Una vita da pasionaria, la politica vissuta intensamente, al contrario di molti della sua generazione, ben oltre gli anni del liceo. Di sinistra, con varie sfumature, poi il periodo della delusione e del riflusso, sino all’infatuazione recente per i Siciliani Liberi. Vita Guccione, 54 anni splendidamente portati, uno sguardo che ti scruta dentro e lo spirito rivoluzionario di una ragazzina, si è aggregata alla pattuglia di Ciro Lomonte da un paio d’anni con cui adesso concorrerà per un posto in consiglio comunale.

“Come spesso accade c’è molta casualità nell’incontro con i Siciliani Liberi – sottolinea Guccione -. Io sono molto amica di Massimo Merighi, uno dei fondatori del meet up di Grillo a Palermo e, infatti, c’è stato un momento in cui guardavo con interesse ciò che faceva il M5S. Mi piaceva la voglia di cambiamento ma non mi convinceva del tutto il clima del movimento. Poi lo stesso Merighi si allontanò dai Cinquestelle per abbracciare questa nuova avventura. Due anni fa mi propose di fare un corso di politica e da allora sono diventata un’attivista dei Siciliani”.

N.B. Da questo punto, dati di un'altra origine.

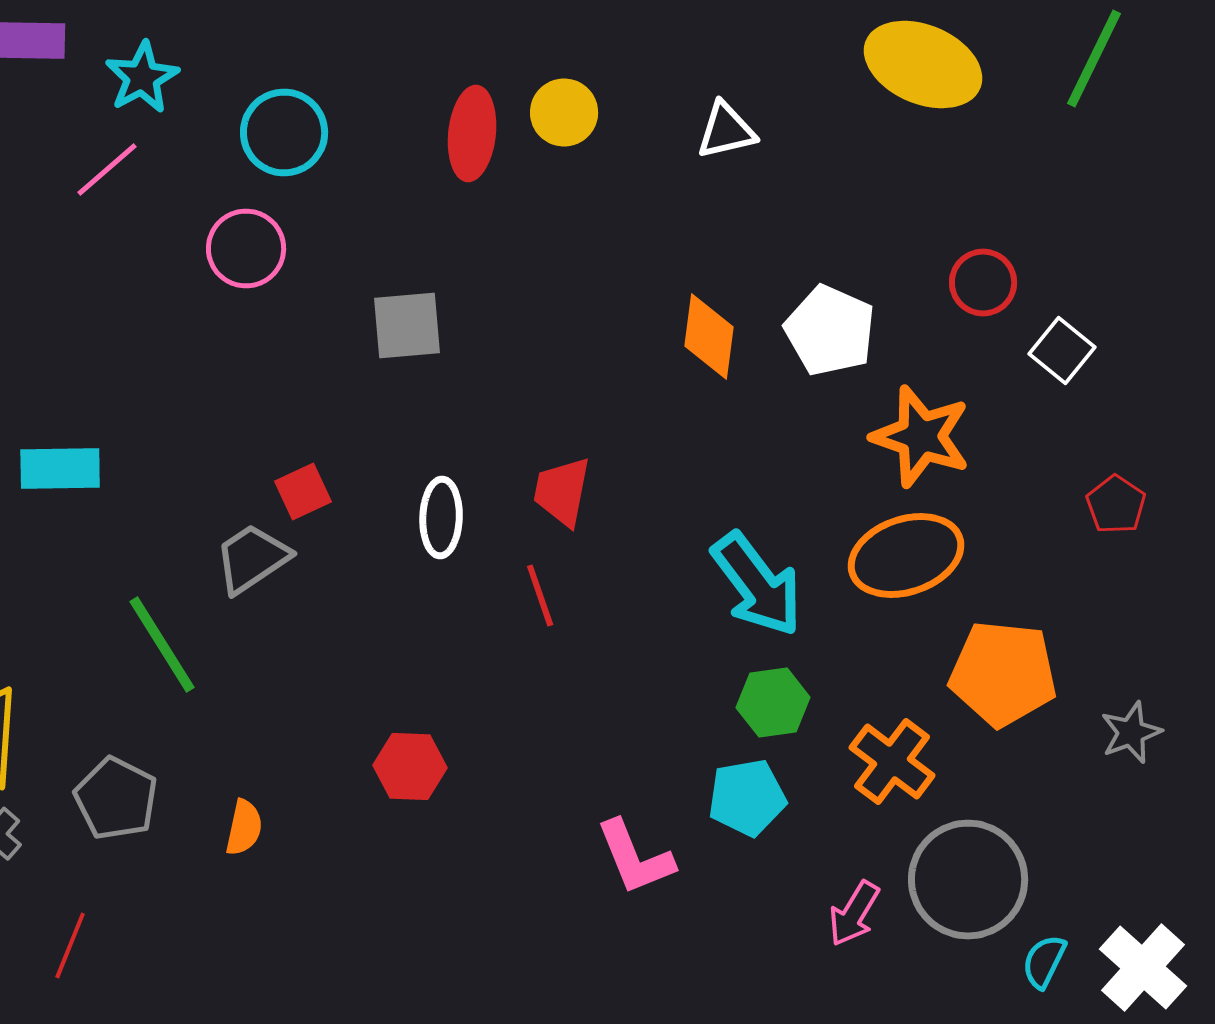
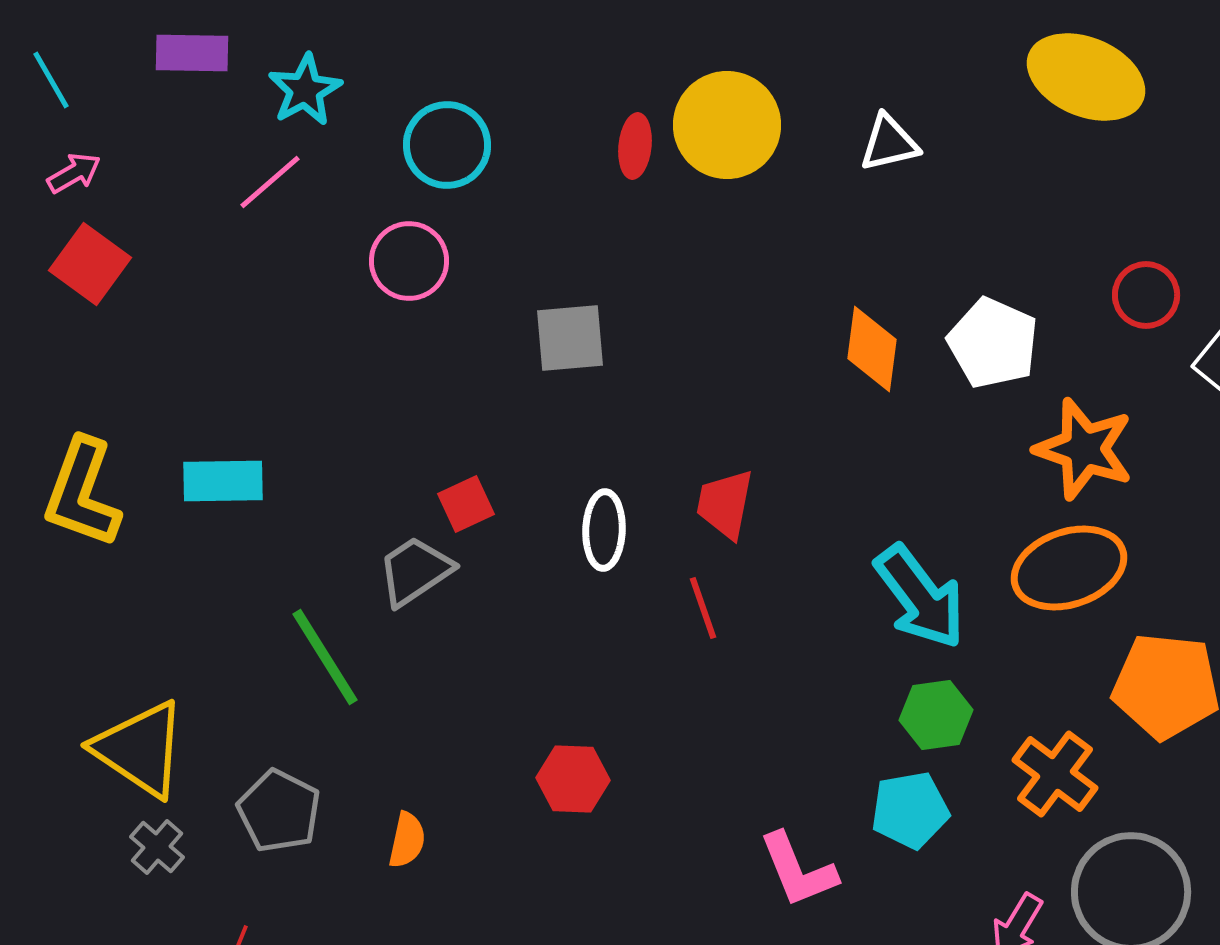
yellow circle: (564, 112) -> (727, 125), size x1.6
red ellipse: (472, 134) -> (635, 146), size x0.7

Informatore scientifico, per 25 anni nel settore farmacologico, Vita Guccione adesso si definisce “informatore politico, un ruolo che mi piace perché c’è scarsa conoscenza delle dinamiche che ci hanno condotto all’attuale disastro sociale. Non è possibile condividere ciò che dicono e fanno i partiti tradizionali, è necessario, soprattutto a Palermo, una svolta che ci consenta di valorizzare l’enorme eredità storica e culturale e il patrimonio ambientale, risorse primarie della nostra città. Se vogliamo fare qualcosa per Palermo è fondamentale partecipare a questa sfida tra il vecchio e il nuovo, che non è una questione anagrafica, ma di idee e valori”.